Taxes on knowledge

01 November 2015

Helen Thornley reflects on the history of the taxation of newspapers

 

Hidden at the back of the summer Budget is a brief announcement of a consultation on cutting business rates for local newspapers. The consultation describes the local press as ‘a vital part of a healthy democracy’ and is seeking views on whether a rates reduction would help to support them as circulations dwindle in the digital age.

Two hundred years ago taxation was applied the other way round. In 1815 The Times cost 6d of which 4d was a newspaper duty. Publishers also paid duties on advertising and the paper on which their publications were printed.

These three taxes were all introduced in Stamp Act 1712 to raise revenue. Proceeds were used to fund a lottery to encourage people to buy bonds to fund the War of the Spanish Succession. Newspapers were considered a luxury item and these new taxes were justified on the grounds they wouldn’t affect the poor. But, of course, the taxes did contribute to a form of censorship by making printed material more expensive. In time this censorship was made explicit.

On a hot August day in 1819 more than 60,000 people, most in their Sunday best, marched to St Peter’s Field in Manchester to hear speakers on the subject of parliamentary reform. They wanted greater voting rights and more MPs. The populous Greater Manchester area was sorely under-represented in parliament compared with the ‘rotten boroughs’ with fewer voters. One such rotten borough, Old Sarum, in Wiltshire, had no resident voters at all, yet had two MPs.

The event was organised by radicals from the Manchester Observer who intended it to be peaceful. However, local magistrates feared the mass assembly would be a prelude to riots and insurrection. The meeting had barely begun when they sent in the yeomanry to disperse the crowd of 60–80,000. Armed with sabres and bayonets they charged in, killing around 15 people and injuring hundreds more in what became known as the Peterloo massacre.

Within four months, the Newspapers and Stamp Duties Act had been introduced. As part of the ‘Six Acts’ intended to curb radical activities, this legislation extended newspaper taxes to cover not just news but also comment and opinion. The goal was to restrict the pamphlets of radical reformers. In addition, publishers had to lodge a bond as surety against any future libel cases against them.

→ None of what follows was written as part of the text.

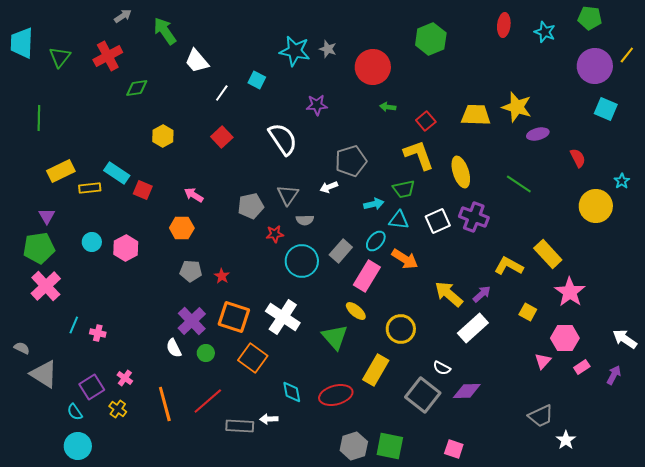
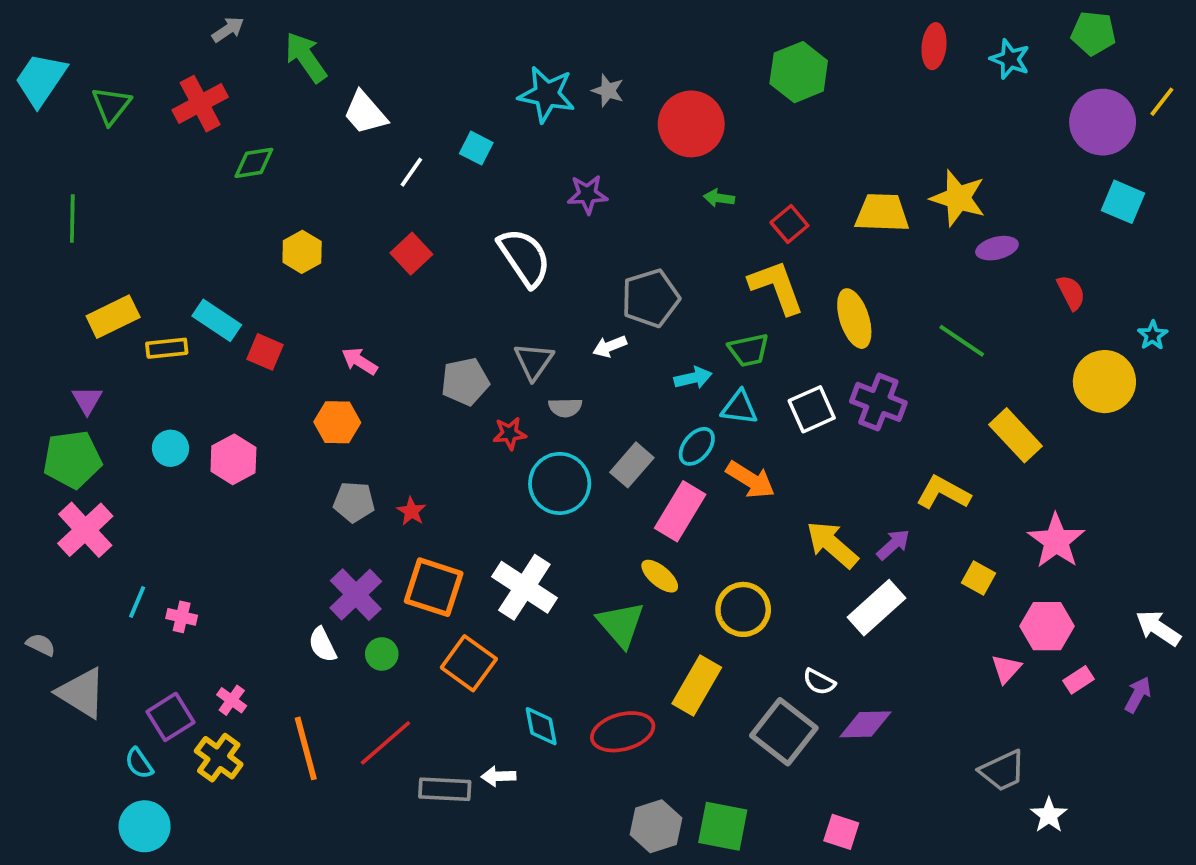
cyan trapezoid: (22, 43) -> (41, 79), turned 32
yellow rectangle: (548, 254) -> (1016, 435), moved
yellow cross: (118, 409) -> (219, 758), size x1.4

This restriction on access to information led to newspaper, paper and advertising duties soon becoming known as the ‘taxes on knowledge’. While some lobbied parliament for repeal, many prominent radicals defied the rules by publishing ‘unstamped’ papers. As each sheet of printed paper had to be physically stamped, this kind of tax evasion was easy to spot. Publishers were frequently fined and jailed. 

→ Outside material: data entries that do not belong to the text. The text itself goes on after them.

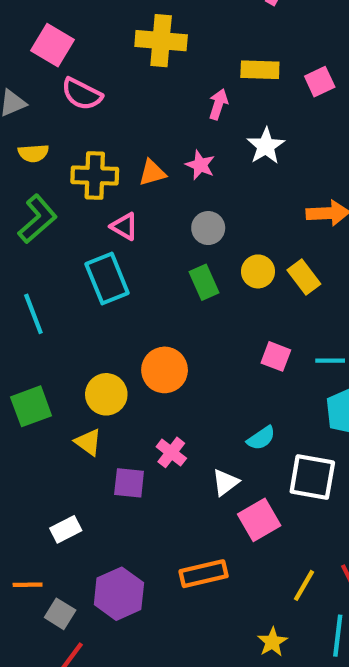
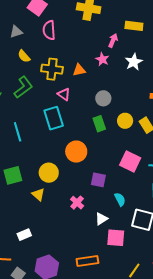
pink semicircle: (82, 94) -> (49, 30), turned 54
yellow semicircle: (33, 153) -> (24, 56), turned 48
pink star: (200, 165) -> (102, 59), moved
pink square: (276, 356) -> (130, 161), size x1.5
orange circle: (165, 370) -> (76, 152), moved
cyan semicircle: (261, 438) -> (120, 199), turned -88
purple square: (129, 483) -> (98, 180), moved
pink square: (259, 520) -> (116, 238), turned 30

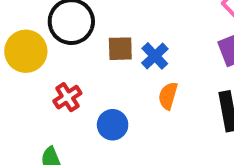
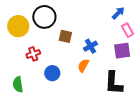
blue cross: (155, 56) -> (90, 46), moved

In 1836 the campaigners achieved some success and the newspaper duty was significantly reduced. But even at 1d the tax was still a significant proportion of the cost of the cheaper newspapers and calls for its abolition continued.

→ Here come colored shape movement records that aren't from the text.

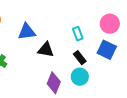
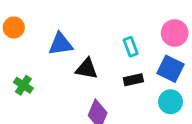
black rectangle: (80, 58) -> (133, 80), turned -64
cyan circle: (80, 77) -> (171, 102), moved

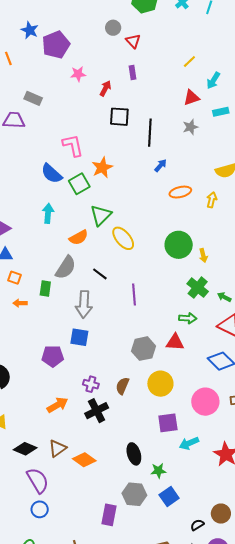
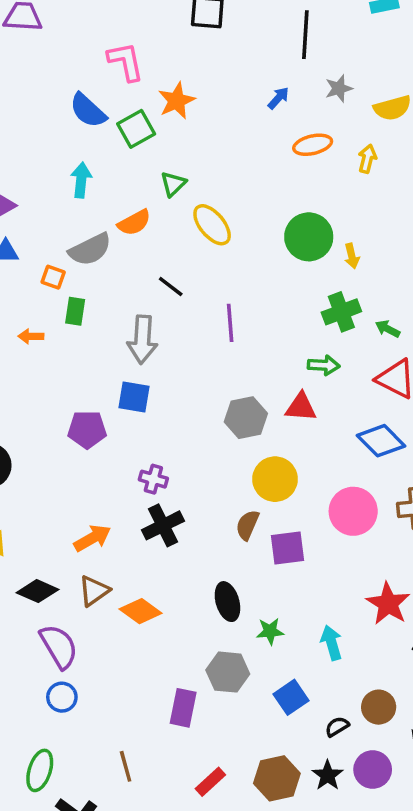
gray star: (190, 127) -> (339, 88), moved
black line: (150, 133) -> (305, 35), moved
green triangle: (101, 215) -> (173, 184), size x0.7
gray semicircle: (66, 268) -> (90, 249), moved, turned 30
orange square: (15, 278) -> (53, 277), moved
green cross: (198, 288) -> (341, 312), turned 30
brown semicircle: (122, 386) -> (247, 525), moved
orange arrow: (57, 405) -> (92, 538), moved
cyan arrow: (189, 443) -> (331, 643), moved, turned 96
blue square: (169, 496) -> (291, 697), moved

Issues of social justice aside, the legislation was poorly drafted. Charles Dickens and his publisher, Bradbury & Evans, fell foul of the Stamp Acts in the 1850s with the unstamped Household Narrative. This was a monthly publication Dickens edited in conjunction with the weekly Household Words in which he serialised some of his books.

The legislation in Stamp Act 1836 was unclear, encumbered by its contradictory clauses. The Narrative was, under one clause, a newspaper and so needed to be stamped, but in a later clause it was held not to be a newspaper because editions were printed more than 26 days apart. The dispute became a test case in 1851. It was still continuing in 1853 when vigorous representations in favour of Dickens were made in parliament to the Chancellor, William Gladstone. Supporters complained of the tax’s unfairness and the cost to Dickens’ publishers of defending their case.

Bradbury & Evans eventually won and the Narrative stayed unstamped. Yet some abolitionists were disappointed by the outcome. They had wanted Dickens to lose and for the ensuing public outcry to force parliament to finally repeal the knowledge taxes.

By this time, however, the end of the hated trinity was in sight. Gladstone repealed advertising duties in 1853, newspaper duty in 1855, and finished the job in 1861 by repealing the tax on paper.

Once the current consultation is complete it will be interesting to see whether, 154 years after the last of the knowledge taxes, publishers feel that some support from the tax system would be beneficial.